Open Access

Advanced glycation end products potentiate citrated plasma-evoked oxidative and inflammatory reactions in endothelial cells by up-regulating protease-activated receptor-1 expression

  • Yuji Ishibashi1,
  • Takanori Matsui1,
  • Seiji Ueda2,
  • Kei Fukami2 and
  • Sho-ichi Yamagishi1Email author
Cardiovascular Diabetology201413:60

DOI: 10.1186/1475-2840-13-60

Received: 12 December 2013

Accepted: 8 March 2014

Published: 13 March 2014

Abstract

Advanced glycation end products (AGEs) and receptor RAGE interaction contribute to endothelial cell damage in diabetes. Several thrombogenic abnormalities are also involved in diabetic vascular complications. However, the pathological role of thrombin and protease-activated receptor-1 (PAR-1) system in AGE-induced endothelial cell (EC) damage remains unclear. In this study, we investigated the effects of rivaroxaban, an inhibitor of factor Xa on 3% citrated human plasma-evoked reactive oxygen species (ROS) generation and RAGE, monocyte chemoattractant protein-1 (MCP-1) and intercellular adhesion molecule-1 (ICAM-1) gene expression in AGE-exposed ECs. We further examined whether FR171113, an inhibitor of PAR-1 blocked the plasma-induced EC damage and if AGEs increased PAR-1 expression in ECs. Human citrated plasma stimulated ROS generation and RAGE, MCP-1 and ICAM-1 expression in ECs, all of which were potentiated by the treatment with AGEs. Rivaroxaban or FR171113 significantly inhibited these derangements in plasma- or plasma plus AGE-exposed ECs. Moreover, AGEs significantly increased the PAR-1 levels in ECs.

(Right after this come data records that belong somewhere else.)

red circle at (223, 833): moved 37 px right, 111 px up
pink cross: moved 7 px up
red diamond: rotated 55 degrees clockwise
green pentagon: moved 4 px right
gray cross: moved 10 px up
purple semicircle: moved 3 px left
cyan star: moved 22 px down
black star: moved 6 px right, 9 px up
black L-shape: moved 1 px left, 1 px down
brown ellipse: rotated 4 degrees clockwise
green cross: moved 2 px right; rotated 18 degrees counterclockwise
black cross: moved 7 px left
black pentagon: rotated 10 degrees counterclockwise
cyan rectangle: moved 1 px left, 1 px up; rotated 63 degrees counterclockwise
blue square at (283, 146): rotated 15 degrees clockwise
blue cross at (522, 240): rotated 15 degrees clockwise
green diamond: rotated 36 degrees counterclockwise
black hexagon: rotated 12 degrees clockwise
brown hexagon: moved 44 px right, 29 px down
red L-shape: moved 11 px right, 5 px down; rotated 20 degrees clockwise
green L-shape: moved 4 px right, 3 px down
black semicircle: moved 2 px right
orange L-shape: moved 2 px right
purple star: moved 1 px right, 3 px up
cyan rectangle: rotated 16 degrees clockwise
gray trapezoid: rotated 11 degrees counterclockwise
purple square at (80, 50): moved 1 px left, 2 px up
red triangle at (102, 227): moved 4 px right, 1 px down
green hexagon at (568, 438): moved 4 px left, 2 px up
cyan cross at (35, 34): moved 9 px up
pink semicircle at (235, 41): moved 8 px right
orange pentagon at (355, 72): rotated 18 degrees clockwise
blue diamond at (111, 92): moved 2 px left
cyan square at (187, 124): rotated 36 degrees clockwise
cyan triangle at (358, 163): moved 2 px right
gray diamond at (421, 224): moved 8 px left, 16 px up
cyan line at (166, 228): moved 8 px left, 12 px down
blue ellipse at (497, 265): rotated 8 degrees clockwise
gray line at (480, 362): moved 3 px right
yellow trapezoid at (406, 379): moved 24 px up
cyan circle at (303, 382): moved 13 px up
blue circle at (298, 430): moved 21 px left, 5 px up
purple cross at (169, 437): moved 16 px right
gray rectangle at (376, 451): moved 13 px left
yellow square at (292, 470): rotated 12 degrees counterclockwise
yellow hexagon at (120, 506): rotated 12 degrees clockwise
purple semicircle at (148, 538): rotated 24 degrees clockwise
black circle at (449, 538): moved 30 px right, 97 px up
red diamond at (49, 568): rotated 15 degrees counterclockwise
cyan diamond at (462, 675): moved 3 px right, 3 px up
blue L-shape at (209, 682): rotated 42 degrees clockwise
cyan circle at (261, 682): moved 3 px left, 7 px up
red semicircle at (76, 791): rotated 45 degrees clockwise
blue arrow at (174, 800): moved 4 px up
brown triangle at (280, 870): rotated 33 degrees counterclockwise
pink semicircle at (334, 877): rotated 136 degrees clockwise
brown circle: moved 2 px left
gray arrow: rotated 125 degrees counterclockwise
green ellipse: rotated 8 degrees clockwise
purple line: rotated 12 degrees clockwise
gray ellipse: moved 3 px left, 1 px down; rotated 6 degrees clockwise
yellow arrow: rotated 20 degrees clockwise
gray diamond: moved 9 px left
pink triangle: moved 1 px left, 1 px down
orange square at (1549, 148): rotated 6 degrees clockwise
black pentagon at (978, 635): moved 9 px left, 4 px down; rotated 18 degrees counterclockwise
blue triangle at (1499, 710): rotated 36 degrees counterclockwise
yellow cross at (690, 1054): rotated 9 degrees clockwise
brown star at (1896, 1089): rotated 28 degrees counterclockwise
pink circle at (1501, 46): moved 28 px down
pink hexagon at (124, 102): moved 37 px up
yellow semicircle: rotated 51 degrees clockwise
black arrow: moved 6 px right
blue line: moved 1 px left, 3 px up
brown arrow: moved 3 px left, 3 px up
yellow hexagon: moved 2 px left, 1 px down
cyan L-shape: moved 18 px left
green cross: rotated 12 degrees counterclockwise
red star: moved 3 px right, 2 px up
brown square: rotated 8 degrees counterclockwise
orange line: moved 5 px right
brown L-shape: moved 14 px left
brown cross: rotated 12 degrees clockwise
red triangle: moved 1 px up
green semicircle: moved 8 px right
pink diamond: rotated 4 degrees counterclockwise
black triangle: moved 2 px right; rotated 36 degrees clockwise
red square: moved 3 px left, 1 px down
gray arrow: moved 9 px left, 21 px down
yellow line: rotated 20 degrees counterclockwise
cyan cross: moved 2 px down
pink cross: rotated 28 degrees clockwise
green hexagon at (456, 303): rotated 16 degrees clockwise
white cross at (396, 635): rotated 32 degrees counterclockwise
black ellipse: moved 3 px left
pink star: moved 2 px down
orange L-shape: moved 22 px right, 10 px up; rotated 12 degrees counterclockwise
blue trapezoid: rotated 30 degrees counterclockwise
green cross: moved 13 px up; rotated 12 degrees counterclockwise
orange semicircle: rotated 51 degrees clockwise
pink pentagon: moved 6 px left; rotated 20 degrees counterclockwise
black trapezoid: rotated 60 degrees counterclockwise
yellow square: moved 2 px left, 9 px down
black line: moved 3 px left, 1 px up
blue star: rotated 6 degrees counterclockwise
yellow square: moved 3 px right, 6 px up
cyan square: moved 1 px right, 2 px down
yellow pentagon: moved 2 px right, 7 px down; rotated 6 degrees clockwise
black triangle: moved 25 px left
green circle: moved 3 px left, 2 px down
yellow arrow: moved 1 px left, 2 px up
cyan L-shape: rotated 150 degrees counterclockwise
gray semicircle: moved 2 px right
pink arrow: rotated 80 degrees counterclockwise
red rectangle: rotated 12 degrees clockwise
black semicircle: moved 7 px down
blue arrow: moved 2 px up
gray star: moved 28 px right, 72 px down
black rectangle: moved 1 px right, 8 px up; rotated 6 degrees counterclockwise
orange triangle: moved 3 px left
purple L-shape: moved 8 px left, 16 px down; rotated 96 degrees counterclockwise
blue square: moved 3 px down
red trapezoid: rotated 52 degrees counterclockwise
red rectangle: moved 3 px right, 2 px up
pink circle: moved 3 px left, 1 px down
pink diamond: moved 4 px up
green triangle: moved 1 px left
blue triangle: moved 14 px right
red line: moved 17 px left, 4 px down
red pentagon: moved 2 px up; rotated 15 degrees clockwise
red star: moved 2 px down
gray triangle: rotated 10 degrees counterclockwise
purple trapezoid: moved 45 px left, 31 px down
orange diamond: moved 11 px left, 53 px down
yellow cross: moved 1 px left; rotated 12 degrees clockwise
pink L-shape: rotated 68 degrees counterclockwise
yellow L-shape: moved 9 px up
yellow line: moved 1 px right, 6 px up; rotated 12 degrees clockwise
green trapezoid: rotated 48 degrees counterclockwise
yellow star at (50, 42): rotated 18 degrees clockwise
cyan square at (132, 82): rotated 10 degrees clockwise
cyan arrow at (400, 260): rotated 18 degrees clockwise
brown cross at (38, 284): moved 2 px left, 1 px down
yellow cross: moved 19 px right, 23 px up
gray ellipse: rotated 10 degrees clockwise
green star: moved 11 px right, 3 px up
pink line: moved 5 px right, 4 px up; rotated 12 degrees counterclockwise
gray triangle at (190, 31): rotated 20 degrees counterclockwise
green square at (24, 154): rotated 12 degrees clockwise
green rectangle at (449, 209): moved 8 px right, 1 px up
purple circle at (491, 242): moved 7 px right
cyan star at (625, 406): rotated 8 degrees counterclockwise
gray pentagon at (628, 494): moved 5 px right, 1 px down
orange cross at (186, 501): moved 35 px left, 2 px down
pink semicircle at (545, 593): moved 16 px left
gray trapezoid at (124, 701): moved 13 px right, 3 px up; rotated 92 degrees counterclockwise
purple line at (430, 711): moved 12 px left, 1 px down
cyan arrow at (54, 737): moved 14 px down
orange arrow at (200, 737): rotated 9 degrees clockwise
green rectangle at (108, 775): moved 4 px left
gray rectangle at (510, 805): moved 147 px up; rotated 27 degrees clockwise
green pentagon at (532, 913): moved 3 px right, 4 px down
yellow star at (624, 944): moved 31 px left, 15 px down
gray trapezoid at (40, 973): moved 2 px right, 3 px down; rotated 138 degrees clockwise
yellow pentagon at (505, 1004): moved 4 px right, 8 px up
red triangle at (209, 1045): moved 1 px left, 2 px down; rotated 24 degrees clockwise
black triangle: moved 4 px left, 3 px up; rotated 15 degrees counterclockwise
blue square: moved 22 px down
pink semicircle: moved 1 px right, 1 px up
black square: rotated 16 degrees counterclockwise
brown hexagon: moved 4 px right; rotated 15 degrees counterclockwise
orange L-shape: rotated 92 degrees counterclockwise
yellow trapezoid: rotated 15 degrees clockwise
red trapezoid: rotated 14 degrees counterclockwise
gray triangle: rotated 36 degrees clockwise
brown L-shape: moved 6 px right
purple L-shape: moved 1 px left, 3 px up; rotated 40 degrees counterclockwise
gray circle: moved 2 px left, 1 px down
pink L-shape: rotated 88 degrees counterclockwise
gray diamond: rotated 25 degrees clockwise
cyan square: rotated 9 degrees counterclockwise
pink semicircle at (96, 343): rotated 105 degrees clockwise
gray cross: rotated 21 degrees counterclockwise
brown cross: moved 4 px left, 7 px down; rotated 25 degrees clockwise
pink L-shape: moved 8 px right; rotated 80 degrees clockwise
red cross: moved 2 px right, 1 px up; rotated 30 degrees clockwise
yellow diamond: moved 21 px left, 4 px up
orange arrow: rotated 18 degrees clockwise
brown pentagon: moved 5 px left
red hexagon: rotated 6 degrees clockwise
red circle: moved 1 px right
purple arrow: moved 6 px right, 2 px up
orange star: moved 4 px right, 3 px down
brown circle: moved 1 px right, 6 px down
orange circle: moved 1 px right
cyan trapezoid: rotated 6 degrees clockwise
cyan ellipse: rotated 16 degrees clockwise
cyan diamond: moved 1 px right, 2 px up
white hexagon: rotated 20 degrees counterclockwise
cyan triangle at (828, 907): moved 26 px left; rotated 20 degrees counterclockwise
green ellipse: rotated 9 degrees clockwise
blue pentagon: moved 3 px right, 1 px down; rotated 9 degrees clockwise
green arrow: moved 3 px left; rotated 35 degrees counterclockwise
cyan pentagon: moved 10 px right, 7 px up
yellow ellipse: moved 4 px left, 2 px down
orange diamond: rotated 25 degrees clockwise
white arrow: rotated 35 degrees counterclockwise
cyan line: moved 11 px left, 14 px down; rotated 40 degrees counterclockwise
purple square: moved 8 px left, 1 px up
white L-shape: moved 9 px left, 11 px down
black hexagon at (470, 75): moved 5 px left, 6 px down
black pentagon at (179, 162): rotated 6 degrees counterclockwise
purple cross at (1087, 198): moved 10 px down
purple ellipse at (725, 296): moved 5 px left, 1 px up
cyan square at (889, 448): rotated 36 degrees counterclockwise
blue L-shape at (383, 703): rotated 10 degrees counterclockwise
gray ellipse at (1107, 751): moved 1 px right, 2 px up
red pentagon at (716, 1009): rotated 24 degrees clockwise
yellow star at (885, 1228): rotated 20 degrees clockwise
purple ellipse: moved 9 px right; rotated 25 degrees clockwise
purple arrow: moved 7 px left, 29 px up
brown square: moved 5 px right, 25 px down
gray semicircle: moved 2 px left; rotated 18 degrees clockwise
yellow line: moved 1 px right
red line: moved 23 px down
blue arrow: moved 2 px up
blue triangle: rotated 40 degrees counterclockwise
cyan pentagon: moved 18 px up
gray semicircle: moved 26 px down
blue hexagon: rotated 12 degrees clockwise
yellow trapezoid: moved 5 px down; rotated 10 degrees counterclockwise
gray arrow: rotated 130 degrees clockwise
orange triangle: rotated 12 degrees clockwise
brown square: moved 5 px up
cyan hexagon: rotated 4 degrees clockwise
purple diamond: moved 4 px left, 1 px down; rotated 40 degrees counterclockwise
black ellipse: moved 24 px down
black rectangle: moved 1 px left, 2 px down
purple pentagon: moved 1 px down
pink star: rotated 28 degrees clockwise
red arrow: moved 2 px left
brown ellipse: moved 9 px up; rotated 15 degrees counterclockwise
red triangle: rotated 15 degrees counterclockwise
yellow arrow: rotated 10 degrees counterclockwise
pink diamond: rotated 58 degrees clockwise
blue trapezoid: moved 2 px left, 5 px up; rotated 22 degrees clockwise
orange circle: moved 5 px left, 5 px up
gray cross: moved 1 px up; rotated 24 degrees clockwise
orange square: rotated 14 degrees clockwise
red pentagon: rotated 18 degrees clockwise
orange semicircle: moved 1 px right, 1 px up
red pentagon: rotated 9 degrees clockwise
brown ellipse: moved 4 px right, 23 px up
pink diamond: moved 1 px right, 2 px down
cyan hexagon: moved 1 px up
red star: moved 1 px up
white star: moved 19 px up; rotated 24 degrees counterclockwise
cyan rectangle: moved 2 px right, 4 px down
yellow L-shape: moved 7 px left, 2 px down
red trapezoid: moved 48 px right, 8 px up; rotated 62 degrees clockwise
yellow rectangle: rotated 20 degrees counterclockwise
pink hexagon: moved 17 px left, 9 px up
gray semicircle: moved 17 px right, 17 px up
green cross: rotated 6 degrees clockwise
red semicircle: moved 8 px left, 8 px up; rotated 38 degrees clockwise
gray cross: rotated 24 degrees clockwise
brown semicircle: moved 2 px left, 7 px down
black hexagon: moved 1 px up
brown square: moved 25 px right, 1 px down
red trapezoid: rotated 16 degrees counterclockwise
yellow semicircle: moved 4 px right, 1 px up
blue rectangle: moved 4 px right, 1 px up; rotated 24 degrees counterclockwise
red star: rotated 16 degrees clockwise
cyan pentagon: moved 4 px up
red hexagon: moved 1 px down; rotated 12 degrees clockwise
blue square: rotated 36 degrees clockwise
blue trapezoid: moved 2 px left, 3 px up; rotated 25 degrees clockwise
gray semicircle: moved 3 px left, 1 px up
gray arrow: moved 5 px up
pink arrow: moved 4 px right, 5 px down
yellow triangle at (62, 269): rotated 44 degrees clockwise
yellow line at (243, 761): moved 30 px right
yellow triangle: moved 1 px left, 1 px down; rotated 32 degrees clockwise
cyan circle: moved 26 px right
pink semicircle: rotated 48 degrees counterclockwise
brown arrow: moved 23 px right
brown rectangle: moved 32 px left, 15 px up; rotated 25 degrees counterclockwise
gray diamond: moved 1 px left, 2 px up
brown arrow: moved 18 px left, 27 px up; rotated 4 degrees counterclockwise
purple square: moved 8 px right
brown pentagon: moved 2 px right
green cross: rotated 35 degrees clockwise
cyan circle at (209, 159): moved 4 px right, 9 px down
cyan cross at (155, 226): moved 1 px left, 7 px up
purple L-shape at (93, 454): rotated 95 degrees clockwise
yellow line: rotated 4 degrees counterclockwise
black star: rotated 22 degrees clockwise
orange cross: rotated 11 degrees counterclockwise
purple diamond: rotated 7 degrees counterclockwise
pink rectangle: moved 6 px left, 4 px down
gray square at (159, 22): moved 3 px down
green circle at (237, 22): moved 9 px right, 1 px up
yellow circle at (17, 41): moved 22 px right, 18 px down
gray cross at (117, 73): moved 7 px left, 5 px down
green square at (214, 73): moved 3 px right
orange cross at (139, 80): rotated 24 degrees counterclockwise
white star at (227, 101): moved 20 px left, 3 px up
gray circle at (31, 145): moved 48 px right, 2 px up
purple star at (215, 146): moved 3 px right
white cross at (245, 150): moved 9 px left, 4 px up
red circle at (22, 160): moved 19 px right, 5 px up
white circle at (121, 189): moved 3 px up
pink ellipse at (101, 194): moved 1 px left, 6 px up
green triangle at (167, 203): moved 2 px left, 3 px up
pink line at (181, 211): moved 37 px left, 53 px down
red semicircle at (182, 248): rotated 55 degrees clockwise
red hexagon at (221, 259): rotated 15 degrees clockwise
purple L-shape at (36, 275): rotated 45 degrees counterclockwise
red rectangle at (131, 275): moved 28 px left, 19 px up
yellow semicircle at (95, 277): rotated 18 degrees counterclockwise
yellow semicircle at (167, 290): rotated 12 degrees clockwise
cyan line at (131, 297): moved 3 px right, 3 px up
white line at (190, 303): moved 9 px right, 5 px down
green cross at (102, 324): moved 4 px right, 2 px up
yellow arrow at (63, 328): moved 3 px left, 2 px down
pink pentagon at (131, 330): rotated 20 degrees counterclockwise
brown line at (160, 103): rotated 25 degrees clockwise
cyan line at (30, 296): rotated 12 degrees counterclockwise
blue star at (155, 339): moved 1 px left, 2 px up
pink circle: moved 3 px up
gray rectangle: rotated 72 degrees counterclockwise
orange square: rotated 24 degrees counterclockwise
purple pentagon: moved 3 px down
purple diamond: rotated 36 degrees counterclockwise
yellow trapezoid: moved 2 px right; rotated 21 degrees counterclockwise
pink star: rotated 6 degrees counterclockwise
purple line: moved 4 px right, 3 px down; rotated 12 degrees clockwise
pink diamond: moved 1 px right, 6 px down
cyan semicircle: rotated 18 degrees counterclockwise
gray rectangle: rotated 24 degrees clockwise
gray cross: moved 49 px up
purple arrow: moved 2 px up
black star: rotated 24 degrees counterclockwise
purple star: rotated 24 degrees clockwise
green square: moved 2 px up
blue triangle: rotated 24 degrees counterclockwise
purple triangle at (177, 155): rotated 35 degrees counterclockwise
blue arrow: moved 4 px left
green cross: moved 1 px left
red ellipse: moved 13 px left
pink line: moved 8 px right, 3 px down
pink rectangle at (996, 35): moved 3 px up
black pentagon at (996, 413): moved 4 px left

The present study suggests that citrated plasma could induce oxidative and inflammatory reactions in ECs via the activation of thrombin-PAR-1 system and that AGEs could potentiate the plasma-evoked EC damages via up-regulation of PAR-1. Blockade of the crosstalk between AGE-RAGE axis and coagulation system by rivaroxaban might be a novel therapeutic target for thromboembolic disorders in diabetes.

Keywords

AGEs RAGE Endothelial cells Diabetes PAR-1 Rivaroxaban

Background

Sugars, including glucose, fructose and trioses can react non-enzymatically with the amino groups of proteins, lipids and nucleic acids to form reversible Schiff bases, and then Amadori products [13]. These early glycation products undergo further complex reactions such as rearrangement, dehydration and condensation to become irreversibly cross-linked, heterogeneous fluorescent derivatives called “advanced glycation end products (AGEs)” [13]. The formation and accumulation of AGEs in various tissues have been known to progress at a physiological aging and at an accelerated rate under hyperglycemic conditions [13]. There is an accumulating body of evidence that engagement of receptor for AGEs (RAGE) with the ligand AGEs elicits oxidative stress generation and resultantly evokes inflammatory and thrombogenic reactions in endothelial cells (ECs), thereby playing a central role in vascular complications in diabetes [49].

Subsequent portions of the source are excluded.